§ Instructions to follow
Could you copy every line in the listing below that has the word "facoltativi"?

§ Material supplied
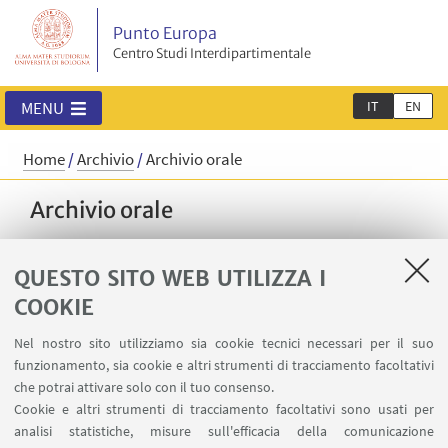
Punto Europa
Centro Studi Interdipartimentale
IT
EN
MENU
Home
/
Archivio
/
Archivio orale
Archivio orale
QUESTO SITO WEB UTILIZZA I
IN EVIDENZA
COOKIE
Progetto di Archivio Orale di Punto Europa
Nel nostro sito utilizziamo sia cookie tecnici necessari per il suo
funzionamento, sia cookie e altri strumenti di tracciamento facoltativi
25 anni di Punto Europa
che potrai attivare solo con il tuo consenso.
Cookie e altri strumenti di tracciamento facoltativi sono usati per
analisi statistiche, misure sull'efficacia della comunicazione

§ Written response
funzionamento, sia cookie e altri strumenti di tracciamento facoltativi
Cookie e altri strumenti di tracciamento facoltativi sono usati per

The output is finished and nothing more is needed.